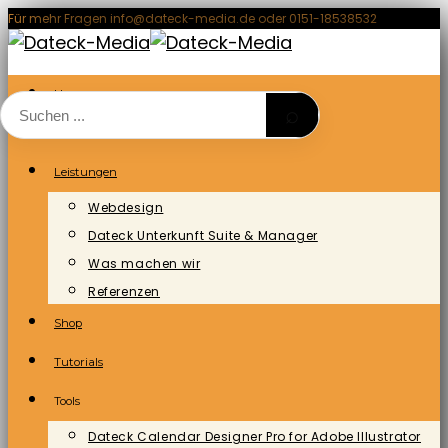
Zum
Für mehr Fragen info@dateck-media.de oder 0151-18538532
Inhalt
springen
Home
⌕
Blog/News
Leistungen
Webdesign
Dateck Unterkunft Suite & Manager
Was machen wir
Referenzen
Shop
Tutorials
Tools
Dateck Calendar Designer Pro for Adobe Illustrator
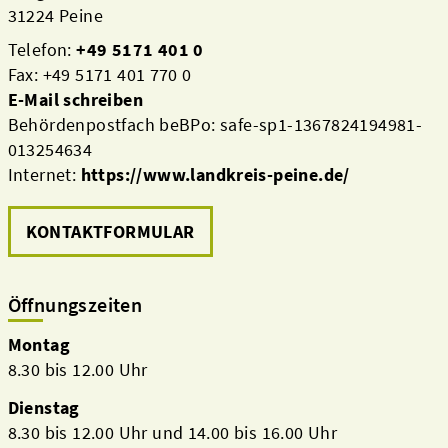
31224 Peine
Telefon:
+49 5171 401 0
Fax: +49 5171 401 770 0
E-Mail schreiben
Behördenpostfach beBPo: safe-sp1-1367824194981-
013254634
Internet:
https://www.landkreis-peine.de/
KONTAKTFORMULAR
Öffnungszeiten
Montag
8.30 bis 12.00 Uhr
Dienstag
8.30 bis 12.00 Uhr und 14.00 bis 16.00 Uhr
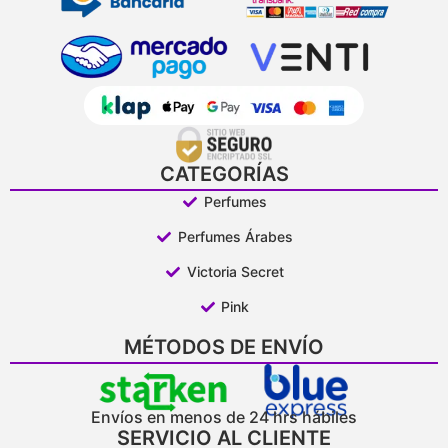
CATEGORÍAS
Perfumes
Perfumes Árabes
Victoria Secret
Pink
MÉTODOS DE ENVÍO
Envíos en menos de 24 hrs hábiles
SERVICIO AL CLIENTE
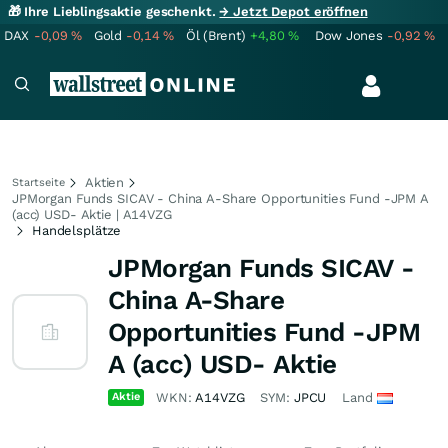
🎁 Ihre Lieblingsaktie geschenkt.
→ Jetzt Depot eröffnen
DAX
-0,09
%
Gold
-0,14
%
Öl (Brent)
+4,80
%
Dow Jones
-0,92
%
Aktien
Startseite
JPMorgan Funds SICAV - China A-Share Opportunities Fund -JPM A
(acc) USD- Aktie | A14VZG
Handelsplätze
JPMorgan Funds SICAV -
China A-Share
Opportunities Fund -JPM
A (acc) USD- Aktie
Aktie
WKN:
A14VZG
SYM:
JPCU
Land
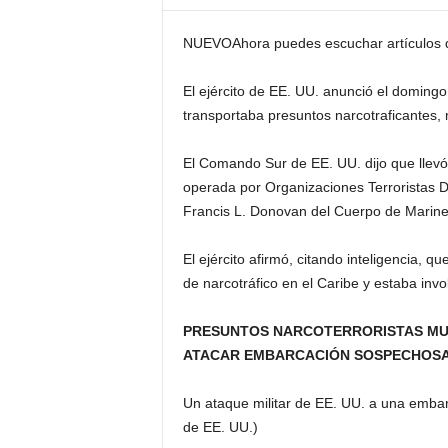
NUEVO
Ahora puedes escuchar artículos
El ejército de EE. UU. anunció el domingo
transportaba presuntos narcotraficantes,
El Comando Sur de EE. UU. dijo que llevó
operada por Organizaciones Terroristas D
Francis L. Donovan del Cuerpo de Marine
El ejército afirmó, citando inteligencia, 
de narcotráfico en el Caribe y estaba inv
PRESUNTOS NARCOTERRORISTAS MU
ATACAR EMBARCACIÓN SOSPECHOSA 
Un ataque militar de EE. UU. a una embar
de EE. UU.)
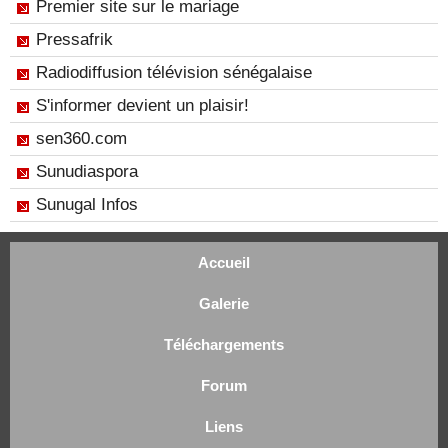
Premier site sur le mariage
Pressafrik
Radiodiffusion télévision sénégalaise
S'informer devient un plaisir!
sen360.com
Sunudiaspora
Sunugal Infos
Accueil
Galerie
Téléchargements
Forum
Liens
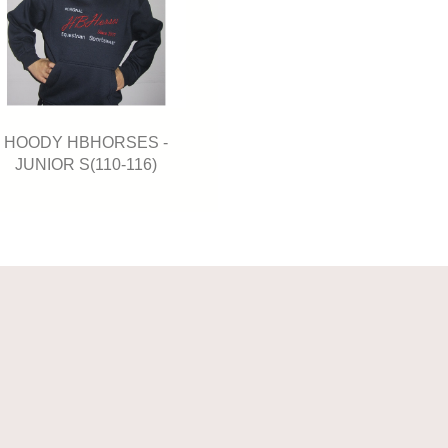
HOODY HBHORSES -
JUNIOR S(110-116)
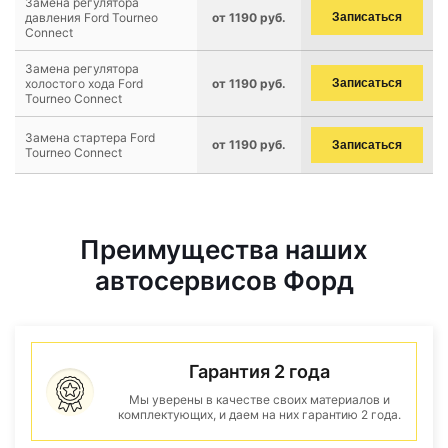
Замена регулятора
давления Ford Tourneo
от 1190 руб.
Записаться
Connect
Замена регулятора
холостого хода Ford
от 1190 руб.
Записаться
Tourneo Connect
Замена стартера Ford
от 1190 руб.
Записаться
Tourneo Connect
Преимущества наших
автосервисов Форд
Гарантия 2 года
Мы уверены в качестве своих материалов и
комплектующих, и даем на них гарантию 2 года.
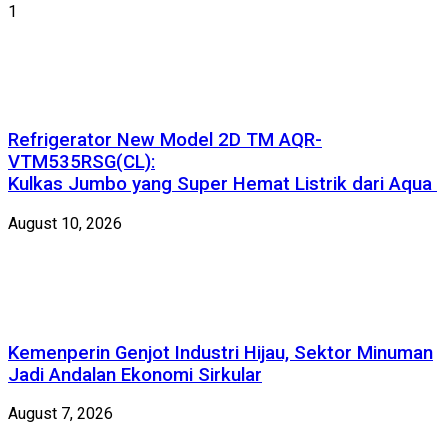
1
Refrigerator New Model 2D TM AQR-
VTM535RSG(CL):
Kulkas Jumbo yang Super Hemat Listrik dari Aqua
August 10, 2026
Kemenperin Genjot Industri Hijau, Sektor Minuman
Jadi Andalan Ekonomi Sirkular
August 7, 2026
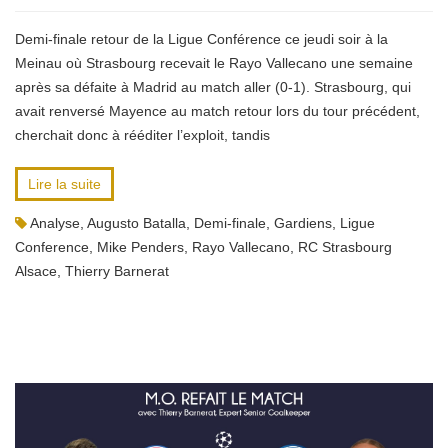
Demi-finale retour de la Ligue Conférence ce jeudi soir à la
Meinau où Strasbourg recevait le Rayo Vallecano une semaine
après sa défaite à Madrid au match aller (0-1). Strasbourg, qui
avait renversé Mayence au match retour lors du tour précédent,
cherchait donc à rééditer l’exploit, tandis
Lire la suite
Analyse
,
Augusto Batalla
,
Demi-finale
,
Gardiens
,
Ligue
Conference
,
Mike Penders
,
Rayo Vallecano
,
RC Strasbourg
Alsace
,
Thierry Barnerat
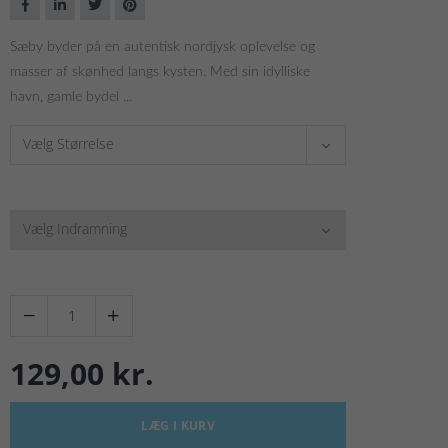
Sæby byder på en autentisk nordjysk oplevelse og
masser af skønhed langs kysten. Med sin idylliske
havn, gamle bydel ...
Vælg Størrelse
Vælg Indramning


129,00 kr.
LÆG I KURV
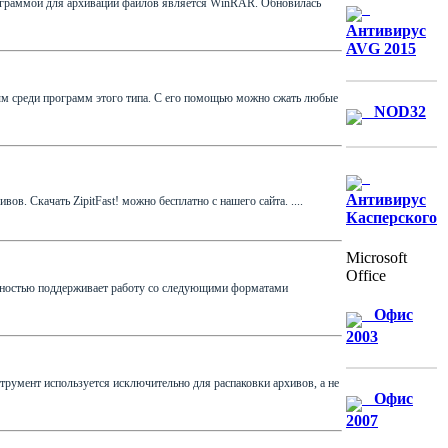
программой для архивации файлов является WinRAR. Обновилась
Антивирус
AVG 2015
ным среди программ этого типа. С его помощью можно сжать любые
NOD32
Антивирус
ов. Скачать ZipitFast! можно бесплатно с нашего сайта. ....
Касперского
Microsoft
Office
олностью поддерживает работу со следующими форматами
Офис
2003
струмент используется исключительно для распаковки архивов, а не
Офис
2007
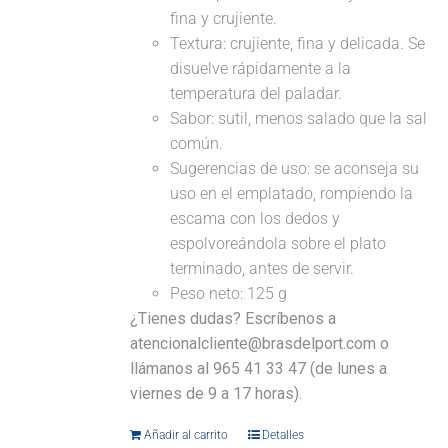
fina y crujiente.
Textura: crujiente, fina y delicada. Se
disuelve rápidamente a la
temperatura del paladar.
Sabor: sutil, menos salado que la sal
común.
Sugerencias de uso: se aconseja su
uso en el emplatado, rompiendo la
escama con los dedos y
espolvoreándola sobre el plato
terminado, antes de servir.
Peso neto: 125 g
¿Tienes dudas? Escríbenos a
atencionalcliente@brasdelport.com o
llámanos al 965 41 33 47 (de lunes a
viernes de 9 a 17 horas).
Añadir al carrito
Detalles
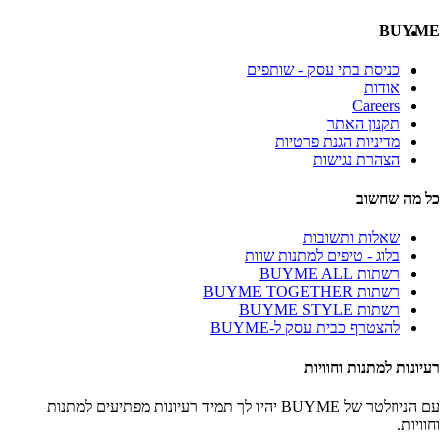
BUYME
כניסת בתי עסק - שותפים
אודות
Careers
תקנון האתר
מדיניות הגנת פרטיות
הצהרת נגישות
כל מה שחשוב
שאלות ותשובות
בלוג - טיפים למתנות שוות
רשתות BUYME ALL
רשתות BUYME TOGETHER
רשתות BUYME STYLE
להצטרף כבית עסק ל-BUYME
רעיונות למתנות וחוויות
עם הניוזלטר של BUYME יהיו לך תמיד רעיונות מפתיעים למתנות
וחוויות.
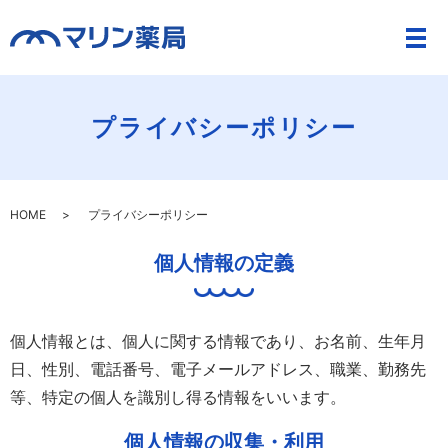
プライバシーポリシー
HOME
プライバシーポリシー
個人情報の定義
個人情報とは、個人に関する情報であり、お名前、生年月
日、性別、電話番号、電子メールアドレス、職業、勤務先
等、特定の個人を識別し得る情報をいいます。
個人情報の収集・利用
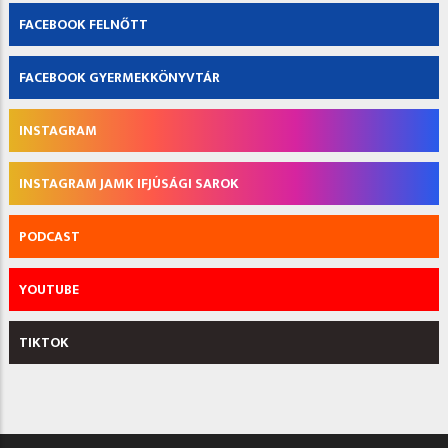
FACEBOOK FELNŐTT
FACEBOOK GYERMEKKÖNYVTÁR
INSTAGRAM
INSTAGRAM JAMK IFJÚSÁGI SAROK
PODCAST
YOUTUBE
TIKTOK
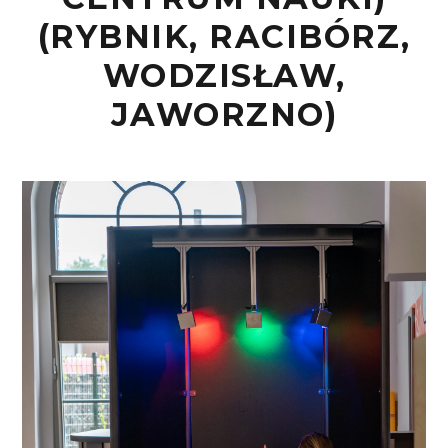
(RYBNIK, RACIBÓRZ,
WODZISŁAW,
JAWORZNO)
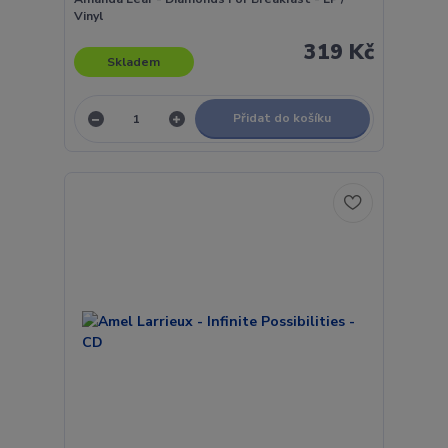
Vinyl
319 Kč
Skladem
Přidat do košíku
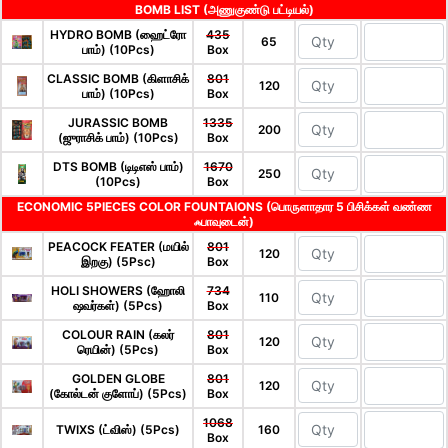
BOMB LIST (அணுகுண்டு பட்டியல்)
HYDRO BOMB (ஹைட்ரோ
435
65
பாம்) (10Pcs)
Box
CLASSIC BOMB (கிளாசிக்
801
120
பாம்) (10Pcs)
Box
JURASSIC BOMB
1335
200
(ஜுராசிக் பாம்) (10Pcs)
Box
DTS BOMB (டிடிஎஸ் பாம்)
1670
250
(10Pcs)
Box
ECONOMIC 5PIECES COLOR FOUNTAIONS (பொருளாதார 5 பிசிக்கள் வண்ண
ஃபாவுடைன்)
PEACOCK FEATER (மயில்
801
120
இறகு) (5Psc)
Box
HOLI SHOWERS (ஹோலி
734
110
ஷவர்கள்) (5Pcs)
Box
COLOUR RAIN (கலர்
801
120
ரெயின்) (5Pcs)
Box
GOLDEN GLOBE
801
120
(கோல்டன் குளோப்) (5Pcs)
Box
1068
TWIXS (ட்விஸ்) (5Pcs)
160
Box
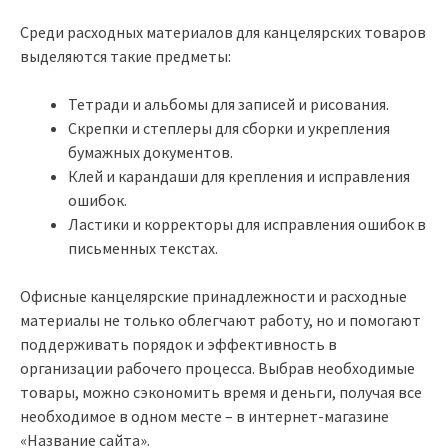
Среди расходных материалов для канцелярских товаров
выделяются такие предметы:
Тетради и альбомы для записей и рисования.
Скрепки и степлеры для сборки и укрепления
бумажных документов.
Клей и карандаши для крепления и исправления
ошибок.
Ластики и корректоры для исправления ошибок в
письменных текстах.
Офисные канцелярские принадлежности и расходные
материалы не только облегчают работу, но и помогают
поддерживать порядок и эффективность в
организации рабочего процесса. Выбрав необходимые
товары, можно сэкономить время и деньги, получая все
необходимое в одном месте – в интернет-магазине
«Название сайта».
# # # # # # #
--- WHAT THE EXERCISE ASKS ---
Would you set down the material exactly as it stands, without the pictures?

--- TASK OUTPUT ---
Zum
Für mehr Fragen info@dateck-media.de oder 0151-18538532
Inhalt
springen
Home
⌕
Blog/News
Leistungen
Webdesign
Dateck Unterkunft Suite & Manager
Was machen wir
Referenzen
Shop
Tutorials
Tools
Dateck Calendar Designer Pro for Adobe Illustrator
31224 Peine
Telefon:
+49 5171 401 0
Fax: +49 5171 401 770 0
E-Mail schreiben
Behördenpostfach beBPo: safe-sp1-1367824194981-
013254634
Internet:
https://www.landkreis-peine.de/
KONTAKTFORMULAR
Öffnungszeiten
Montag
8.30 bis 12.00 Uhr
Dienstag
8.30 bis 12.00 Uhr und 14.00 bis 16.00 Uhr
CATEGORÍAS
Perfumes
Perfumes Árabes
Victoria Secret
Pink
MÉTODOS DE ENVÍO
Envíos en menos de 24 hrs hábiles
SERVICIO AL CLIENTE
🎁 Ihre Lieblingsaktie geschenkt.
→ Jetzt Depot eröffnen
DAX
-0,09
%
Gold
-0,14
%
Öl (Brent)
+4,80
%
Dow Jones
-0,92
%
Aktien
Startseite
JPMorgan Funds SICAV - China A-Share Opportunities Fund -JPM A
(acc) USD- Aktie | A14VZG
Handelsplätze
JPMorgan Funds SICAV -
China A-Share
Opportunities Fund -JPM
A (acc) USD- Aktie
Aktie
WKN:
A14VZG
SYM:
JPCU
Land
NUEVO
Ahora puedes escuchar artículos
El ejército de EE. UU. anunció el domingo
transportaba presuntos narcotraficantes,
El Comando Sur de EE. UU. dijo que llevó
operada por Organizaciones Terroristas D
Francis L. Donovan del Cuerpo de Marine
El ejército afirmó, citando inteligencia, 
de narcotráfico en el Caribe y estaba inv
PRESUNTOS NARCOTERRORISTAS MU
ATACAR EMBARCACIÓN SOSPECHOSA 
Un ataque militar de EE. UU. a una embar
de EE. UU.)
Premier site sur le mariage
Pressafrik
Radiodiffusion télévision sénégalaise
S'informer devient un plaisir!
sen360.com
Sunudiaspora
Sunugal Infos
Accueil
Galerie
Téléchargements
Forum
Liens
HOODY HBHORSES -
JUNIOR S(110-116)
Замена регулятора
давления Ford Tourneo
от 1190 руб.
Записаться
Connect
Замена регулятора
холостого хода Ford
от 1190 руб.
Записаться
Tourneo Connect
Замена стартера Ford
от 1190 руб.
Записаться
Tourneo Connect
Преимущества наших
автосервисов Форд
Гарантия 2 года
Мы уверены в качестве своих материалов и
комплектующих, и даем на них гарантию 2 года.
1
Refrigerator New Model 2D TM AQR-
VTM535RSG(CL):
Kulkas Jumbo yang Super Hemat Listrik dari Aqua
August 10, 2026
Kemenperin Genjot Industri Hijau, Sektor Minuman
Jadi Andalan Ekonomi Sirkular
August 7, 2026
Demi-finale retour de la Ligue Conférence ce jeudi soir à la
Meinau où Strasbourg recevait le Rayo Vallecano une semaine
après sa défaite à Madrid au match aller (0-1). Strasbourg, qui
avait renversé Mayence au match retour lors du tour précédent,
cherchait donc à rééditer l’exploit, tandis
Lire la suite
Analyse
,
Augusto Batalla
,
Demi-finale
,
Gardiens
,
Ligue
Conference
,
Mike Penders
,
Rayo Vallecano
,
RC Strasbourg
Alsace
,
Thierry Barnerat
Sæby byder på en autentisk nordjysk oplevelse og
masser af skønhed langs kysten. Med sin idylliske
havn, gamle bydel ...
Vælg Størrelse
Vælg Indramning


129,00 kr.
LÆG I KURV
программой для архивации файлов является WinRAR. Обновилась
Антивирус
AVG 2015
ным среди программ этого типа. С его помощью можно сжать любые
NOD32
Антивирус
ов. Скачать ZipitFast! можно бесплатно с нашего сайта. ....
Касперского
Microsoft
Office
олностью поддерживает работу со следующими форматами
Офис
2003
струмент используется исключительно для распаковки архивов, а не
Офис
2007
fina y crujiente.
Textura: crujiente, fina y delicada. Se
disuelve rápidamente a la
temperatura del paladar.
Sabor: sutil, menos salado que la sal
común.
Sugerencias de uso: se aconseja su
uso en el emplatado, rompiendo la
escama con los dedos y
espolvoreándola sobre el plato
terminado, antes de servir.
Peso neto: 125 g
¿Tienes dudas? Escríbenos a
atencionalcliente@brasdelport.com o
llámanos al 965 41 33 47 (de lunes a
viernes de 9 a 17 horas).
Añadir al carrito
Detalles
BUYME
כניסת בתי עסק - שותפים
אודות
Careers
תקנון האתר
מדיניות הגנת פרטיות
הצהרת נגישות
כל מה שחשוב
שאלות ותשובות
בלוג - טיפים למתנות שוות
רשתות BUYME ALL
רשתות BUYME TOGETHER
רשתות BUYME STYLE
להצטרף כבית עסק ל-BUYME
רעיונות למתנות וחוויות
עם הניוזלטר של BUYME יהיו לך תמיד רעיונות מפתיעים למתנות
וחוויות.
プライバシーポリシー
HOME
プライバシーポリシー
個人情報の定義
個人情報とは、個人に関する情報であり、お名前、生年月
日、性別、電話番号、電子メールアドレス、職業、勤務先
等、特定の個人を識別し得る情報をいいます。
個人情報の収集・利用
FACEBOOK FELNŐTT
FACEBOOK GYERMEKKÖNYVTÁR
INSTAGRAM
INSTAGRAM JAMK IFJÚSÁGI SAROK
PODCAST
YOUTUBE
TIKTOK
(RYBNIK, RACIBÓRZ,
WODZISŁAW,
JAWORZNO)
Vinyl
319 Kč
Skladem
Přidat do košíku
BOMB LIST (அணுகுண்டு பட்டியல்)
HYDRO BOMB (ஹைட்ரோ
435
65
பாம்) (10Pcs)
Box
CLASSIC BOMB (கிளாசிக்
801
120
பாம்) (10Pcs)
Box
JURASSIC BOMB
1335
200
(ஜுராசிக் பாம்) (10Pcs)
Box
DTS BOMB (டிடிஎஸ் பாம்)
1670
250
(10Pcs)
Box
ECONOMIC 5PIECES COLOR FOUNTAIONS (பொருளாதார 5 பிசிக்கள் வண்ண
ஃபாவுடைன்)
PEACOCK FEATER (மயில்
801
120
இறகு) (5Psc)
Box
HOLI SHOWERS (ஹோலி
734
110
ஷவர்கள்) (5Pcs)
Box
COLOUR RAIN (கலர்
801
120
ரெயின்) (5Pcs)
Box
GOLDEN GLOBE
801
120
(கோல்டன் குளோப்) (5Pcs)
Box
1068
TWIXS (ட்விஸ்) (5Pcs)
160
Box
Среди расходных материалов для канцелярских товаров
выделяются такие предметы:
Тетради и альбомы для записей и рисования.
Скрепки и степлеры для сборки и укрепления
бумажных документов.
Клей и карандаши для крепления и исправления
ошибок.
Ластики и корректоры для исправления ошибок в
письменных текстах.
Офисные канцелярские принадлежности и расходные
материалы не только облегчают работу, но и помогают
поддерживать порядок и эффективность в
организации рабочего процесса. Выбрав необходимые
товары, можно сэкономить время и деньги, получая все
необходимое в одном месте – в интернет-магазине
«Название сайта».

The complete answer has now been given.